Proving his critics to be the pathetic, weak-kneed assholes he’s always accused them to be, Eminem proves once and for all why he really is the Rap God, delivering his lines at supersonic speed and confirming that his performance on the record was definitely no Producer’s trickery. This track alone had me falling off my seat in amazement. Phone flashlights brighten up for ‘Sing For The Moment’, ‘Like Toy Soldiers’. He then drops a Drake cover (Forever) into the mix and encourages everyone to rudely ‘salute’ during ‘Don’t Give A Fuck’.
Porter and Mathers take a short break to, err, ‘reminisce’ on the 20 legacy of The Slim Shady LP and then offset that with the equally powerful new anthem ‘Fall’ (from 2018’s Kamakaze), alongside ‘Criminal’, and the very apt tune ‘The Way I Am’.
As Mr. Porter departs, the heavily tattooed and ultra-glamorous Skylar Grey takes his place to sing the tag lines on ‘Walk On Water’, ‘Stan’ and totally nails the vocals on ‘Love The Way You Lie’. Mr. Porter pops back to help out on Nicki Minaj’s ‘Majesty’ and usher in the stunning deliveries of ‘Berzerk’, ‘Till I Collapse’, and another fav of mine, ‘Cinderella Man’. Royce da 5’9” puts in an appearance to do a short one-man version of ‘Caterpillar’, quickly bookended by Eminem reuniting the Bad Meets Evil team for a furnace melting rendition of ‘Fast Lane’.
Boogie and Skylar Grey come back again to give us ‘Rainy Days’, the brilliant single ‘River’ and another stunner ‘The Monster’, respectively. Porter and Eminem have another bit of a chat to draw out the tension, jiving that they took ‘buckets of cocaine and meth’ in their day – “so let’s take you back….”, they quip, by way of an intro. It’s all a bit clumsy, but no-one minds. After all this is the purpose to get us what we really want: ‘My Name Is’, ‘The Real Slim Shady’, ‘Without Me’, and 2010’s huger mega-killer ‘Not Afraid’.
Then it all goes quiet.

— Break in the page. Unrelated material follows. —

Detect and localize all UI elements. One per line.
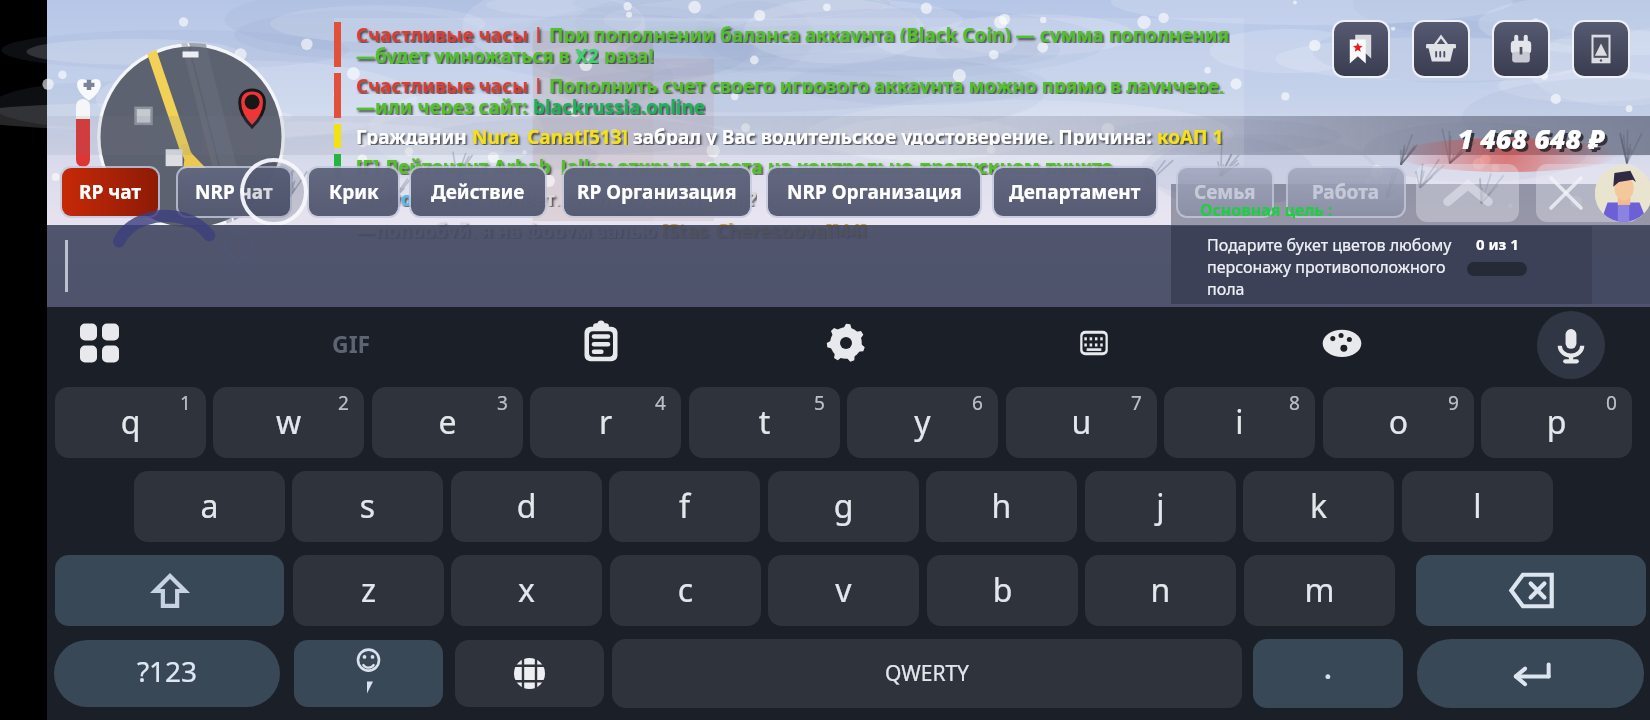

That’s it. The couple on the late train push past as images of a starry night skies fill up the screens. An ambient buzz builds almost to an orgasmic crescendo as the opening notes of 2002’s ‘Lose Yourself’ ring out. All hell is about to break loose… The guitar strum starts up like the motor on a pure-bred Harley and everyone cheers. The din is deafening. Eminem is back one last time to deliver the fatal blows. His rhymes flow freely and deftly but no one is listening, they are all rapping alongside in perfect unison, word for word, punching out every lyric like their lives depend upon it.

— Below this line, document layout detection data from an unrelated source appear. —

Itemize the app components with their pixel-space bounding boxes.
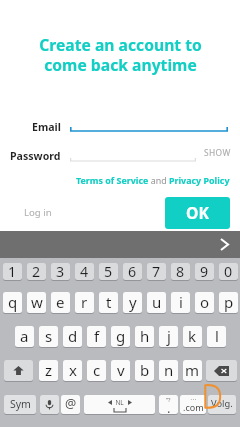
- button[interactable]: m: [183, 360, 202, 381]
- staticText: i: [179, 292, 183, 312]
- staticText: 0: [224, 263, 233, 279]
- staticText: e: [56, 292, 65, 312]
- button[interactable]: Backspace: [206, 360, 237, 381]
- button[interactable]: r: [75, 292, 94, 313]
- staticText: w: [31, 292, 43, 312]
- staticText: SHOW: [204, 147, 231, 158]
- button[interactable]: 7: [147, 263, 166, 280]
- staticText: 5: [104, 263, 113, 279]
- staticText: .: [167, 399, 171, 414]
- staticText: Email: [32, 120, 61, 134]
- staticText: z: [45, 360, 53, 380]
- button[interactable]: k: [183, 326, 202, 347]
- staticText: m: [185, 360, 200, 380]
- staticText: c: [93, 360, 101, 380]
- button[interactable]: i: [171, 292, 190, 313]
- button[interactable]: Terms of Service and Privacy Policy: [76, 174, 230, 186]
- button[interactable]: OK: [165, 197, 230, 229]
- button[interactable]: 8: [171, 263, 190, 280]
- button[interactable]: Shift: [4, 360, 33, 381]
- staticText: Log in: [24, 206, 52, 219]
- staticText: 8: [176, 263, 185, 279]
- staticText: Sym: [10, 397, 31, 411]
- staticText: .com: [183, 401, 204, 413]
- button[interactable]: Log in: [18, 201, 60, 223]
- button[interactable]: h: [135, 326, 154, 347]
- button[interactable]: .com: [180, 395, 206, 414]
- button[interactable]: y: [123, 292, 142, 313]
- staticText: g: [116, 326, 126, 346]
- staticText: 4: [80, 263, 89, 279]
- staticText: 7: [152, 263, 161, 279]
- staticText: k: [188, 326, 197, 346]
- button[interactable]: c: [87, 360, 106, 381]
- button[interactable]: l: [207, 326, 226, 347]
- button[interactable]: q: [3, 292, 22, 313]
- staticText: r: [81, 292, 88, 312]
- button[interactable]: Sym: [4, 395, 36, 414]
- staticText: 6: [128, 263, 137, 279]
- staticText: j: [167, 326, 171, 346]
- staticText: 2: [32, 263, 41, 279]
- button[interactable]: t: [99, 292, 118, 313]
- staticText: p: [224, 292, 234, 312]
- staticText: NL: [112, 398, 128, 407]
- button[interactable]: 6: [123, 263, 142, 280]
- button[interactable]: u: [147, 292, 166, 313]
- button[interactable]: o: [195, 292, 214, 313]
- staticText: x: [69, 360, 77, 380]
- staticText: Create an account to come back anytime: [39, 34, 202, 76]
- button[interactable]: Voice input: [40, 395, 59, 414]
- button[interactable]: Space: [84, 395, 155, 414]
- staticText: h: [140, 326, 150, 346]
- staticText: u: [152, 292, 162, 312]
- button[interactable]: s: [39, 326, 58, 347]
- button[interactable]: g: [111, 326, 130, 347]
- button[interactable]: n: [159, 360, 178, 381]
- button[interactable]: 2: [27, 263, 46, 280]
- staticText: Password: [10, 149, 61, 163]
- staticText: Volg.: [211, 397, 233, 410]
- button[interactable]: p: [219, 292, 238, 313]
- button[interactable]: b: [135, 360, 154, 381]
- staticText: f: [94, 326, 100, 346]
- staticText: @: [65, 395, 77, 412]
- button[interactable]: f: [87, 326, 106, 347]
- button[interactable]: z: [39, 360, 58, 381]
- button[interactable]: More suggestions: [212, 231, 240, 258]
- staticText: 3: [56, 263, 65, 279]
- button[interactable]: 4: [75, 263, 94, 280]
- staticText: l: [215, 326, 219, 346]
- staticText: Terms of Service and Privacy Policy: [76, 174, 230, 186]
- button[interactable]: 9: [195, 263, 214, 280]
- staticText: 1: [8, 263, 17, 279]
- button[interactable]: @: [61, 395, 80, 414]
- staticText: OK: [186, 202, 209, 223]
- staticText: ”?: [166, 396, 171, 403]
- button[interactable]: a: [15, 326, 34, 347]
- button[interactable]: x: [63, 360, 82, 381]
- button[interactable]: Volg.: [208, 395, 236, 414]
- staticText: o: [200, 292, 210, 312]
- button[interactable]: 0: [219, 263, 238, 280]
- button[interactable]: w: [27, 292, 46, 313]
- button[interactable]: SHOW: [199, 144, 236, 160]
- button[interactable]: e: [51, 292, 70, 313]
- staticText: s: [45, 326, 53, 346]
- staticText: d: [68, 326, 78, 346]
- staticText: y: [129, 292, 137, 312]
- staticText: v: [117, 360, 125, 380]
- staticText: n: [164, 360, 174, 380]
- staticText: ⋯: [190, 395, 196, 402]
- staticText: b: [140, 360, 150, 380]
- button[interactable]: .: [159, 395, 178, 414]
- button[interactable]: 3: [51, 263, 70, 280]
- staticText: q: [8, 292, 18, 312]
- button[interactable]: 1: [3, 263, 22, 280]
- staticText: a: [20, 326, 29, 346]
- button[interactable]: j: [159, 326, 178, 347]
- button[interactable]: 5: [99, 263, 118, 280]
- button[interactable]: v: [111, 360, 130, 381]
- button[interactable]: d: [63, 326, 82, 347]
- staticText: t: [106, 292, 112, 312]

It’s fair to say that whether you are a rap fan or not, Mr Mathers and crew can put on a phenomenal show. The energy on the stage tonight was so explosive it could have powered half the North Island. Fireworks finished the night out and gave us all the signal to ‘get the hell out’. Nobody was dissin’ this show. Perhaps Revival was a bit of a low point for Eminem, even he made a joke in that direction during the show, but given his performance tonight you can’t deny the man, even at 45, is still on top of his game. This show was no ‘Eminem-esque farce’. It was the real thing.